[Exercise requirements]:
Which lines of the data below hold "Notebook"? Copy each of them.

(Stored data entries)
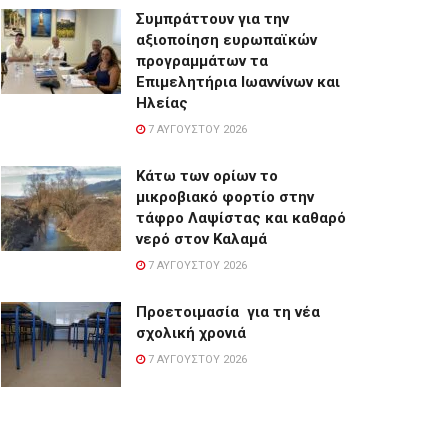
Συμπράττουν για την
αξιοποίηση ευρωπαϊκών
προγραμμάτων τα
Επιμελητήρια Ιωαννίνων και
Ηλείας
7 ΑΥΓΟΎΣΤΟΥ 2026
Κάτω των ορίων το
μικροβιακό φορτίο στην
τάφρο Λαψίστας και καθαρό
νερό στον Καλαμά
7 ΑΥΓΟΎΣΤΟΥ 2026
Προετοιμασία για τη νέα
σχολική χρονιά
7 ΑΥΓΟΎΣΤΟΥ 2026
--
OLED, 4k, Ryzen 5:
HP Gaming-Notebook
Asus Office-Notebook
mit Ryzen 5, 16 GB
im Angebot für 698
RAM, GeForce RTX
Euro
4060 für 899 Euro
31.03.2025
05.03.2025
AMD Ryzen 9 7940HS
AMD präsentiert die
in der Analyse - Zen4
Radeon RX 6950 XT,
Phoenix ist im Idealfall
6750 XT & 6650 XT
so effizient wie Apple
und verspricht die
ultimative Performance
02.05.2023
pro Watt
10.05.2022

[Final answer]:
HP Gaming-Notebook
Asus Office-Notebook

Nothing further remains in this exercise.